Which lines of the entries below run from the one holding "Dojučerašnji igrač Sarajeva bodrio Musu" to the one holding "89:76 u meču", inclusive? Set down exactly those lines and no others.

◆ Data to use ◆
┄┄┄┄┄┄┄┄┄┄┄┄┄┄┄┄┄┄┄┄
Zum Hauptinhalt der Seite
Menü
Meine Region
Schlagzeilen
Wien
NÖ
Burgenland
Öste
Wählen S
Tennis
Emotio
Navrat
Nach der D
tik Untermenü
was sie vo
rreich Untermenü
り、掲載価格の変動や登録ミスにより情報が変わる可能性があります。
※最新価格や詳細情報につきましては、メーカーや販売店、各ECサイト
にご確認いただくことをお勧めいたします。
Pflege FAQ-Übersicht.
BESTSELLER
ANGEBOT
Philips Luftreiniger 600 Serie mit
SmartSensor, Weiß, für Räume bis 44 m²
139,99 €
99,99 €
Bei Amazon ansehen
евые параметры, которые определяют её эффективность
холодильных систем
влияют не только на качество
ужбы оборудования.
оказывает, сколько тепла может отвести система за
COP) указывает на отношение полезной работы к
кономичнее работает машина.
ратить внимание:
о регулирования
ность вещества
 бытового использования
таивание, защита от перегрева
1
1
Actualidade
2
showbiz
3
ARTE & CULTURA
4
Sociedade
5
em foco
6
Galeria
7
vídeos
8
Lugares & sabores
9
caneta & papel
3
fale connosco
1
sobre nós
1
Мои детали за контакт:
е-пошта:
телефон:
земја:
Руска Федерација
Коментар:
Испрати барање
┄┄┄┄┄┄┄┄┄┄┄┄┄┄┄┄┄┄┄┄
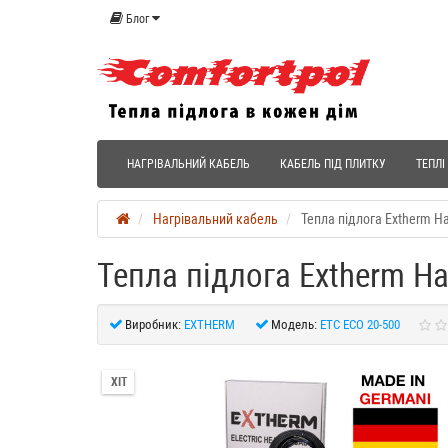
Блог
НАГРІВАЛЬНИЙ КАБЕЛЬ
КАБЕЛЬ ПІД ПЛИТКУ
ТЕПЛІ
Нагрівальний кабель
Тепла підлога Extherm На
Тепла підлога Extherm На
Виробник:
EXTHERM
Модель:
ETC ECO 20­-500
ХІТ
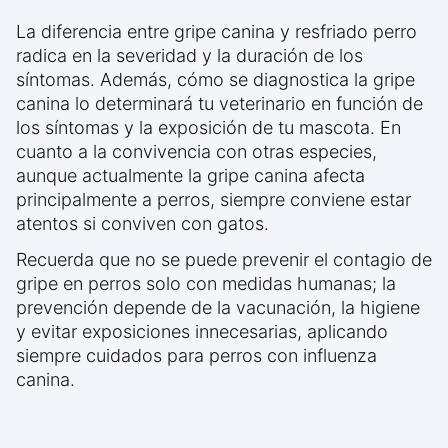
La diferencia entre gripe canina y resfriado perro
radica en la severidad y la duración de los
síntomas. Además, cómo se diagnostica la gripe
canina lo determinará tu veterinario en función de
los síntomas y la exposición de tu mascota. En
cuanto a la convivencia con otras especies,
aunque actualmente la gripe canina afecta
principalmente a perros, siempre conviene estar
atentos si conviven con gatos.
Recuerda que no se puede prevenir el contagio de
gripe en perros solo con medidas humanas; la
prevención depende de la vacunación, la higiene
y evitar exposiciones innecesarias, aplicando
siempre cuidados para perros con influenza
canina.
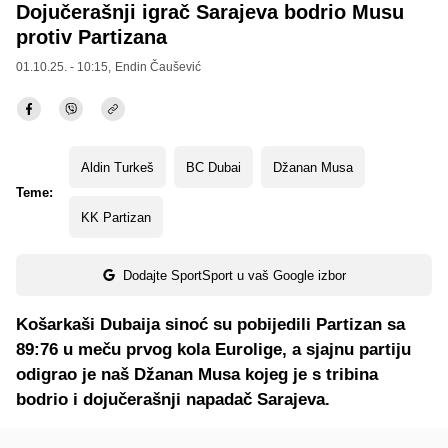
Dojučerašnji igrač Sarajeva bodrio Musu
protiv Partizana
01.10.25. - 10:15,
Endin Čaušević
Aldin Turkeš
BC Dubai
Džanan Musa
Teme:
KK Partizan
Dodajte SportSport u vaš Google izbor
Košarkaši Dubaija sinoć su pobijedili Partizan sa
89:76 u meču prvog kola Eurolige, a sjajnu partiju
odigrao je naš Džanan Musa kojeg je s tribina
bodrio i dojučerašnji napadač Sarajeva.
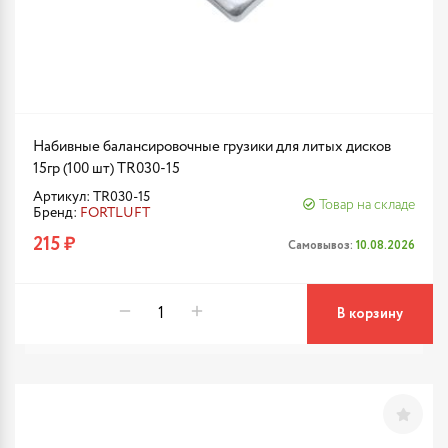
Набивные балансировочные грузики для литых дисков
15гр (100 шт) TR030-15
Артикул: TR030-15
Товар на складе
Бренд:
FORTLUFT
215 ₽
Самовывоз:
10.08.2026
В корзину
┄┄┄┄┄┄┄┄┄┄┄┄┄┄┄┄┄┄┄┄
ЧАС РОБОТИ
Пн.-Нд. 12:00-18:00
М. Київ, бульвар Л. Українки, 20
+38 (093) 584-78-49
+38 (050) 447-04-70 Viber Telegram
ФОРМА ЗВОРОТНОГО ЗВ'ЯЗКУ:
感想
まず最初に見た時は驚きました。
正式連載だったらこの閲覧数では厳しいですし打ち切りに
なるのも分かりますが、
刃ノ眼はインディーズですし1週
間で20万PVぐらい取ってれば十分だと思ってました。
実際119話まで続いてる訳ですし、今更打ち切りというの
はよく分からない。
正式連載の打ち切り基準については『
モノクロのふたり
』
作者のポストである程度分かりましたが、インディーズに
┄┄┄┄┄┄┄┄┄┄┄┄┄┄┄┄┄┄┄┄
◆ Answer for this exercise ◆
Dojučerašnji igrač Sarajeva bodrio Musu
protiv Partizana
01.10.25. - 10:15,
Endin Čaušević
Aldin Turkeš
BC Dubai
Džanan Musa
Teme:
KK Partizan
Dodajte SportSport u vaš Google izbor
Košarkaši Dubaija sinoć su pobijedili Partizan sa
89:76 u meču prvog kola Eurolige, a sjajnu partiju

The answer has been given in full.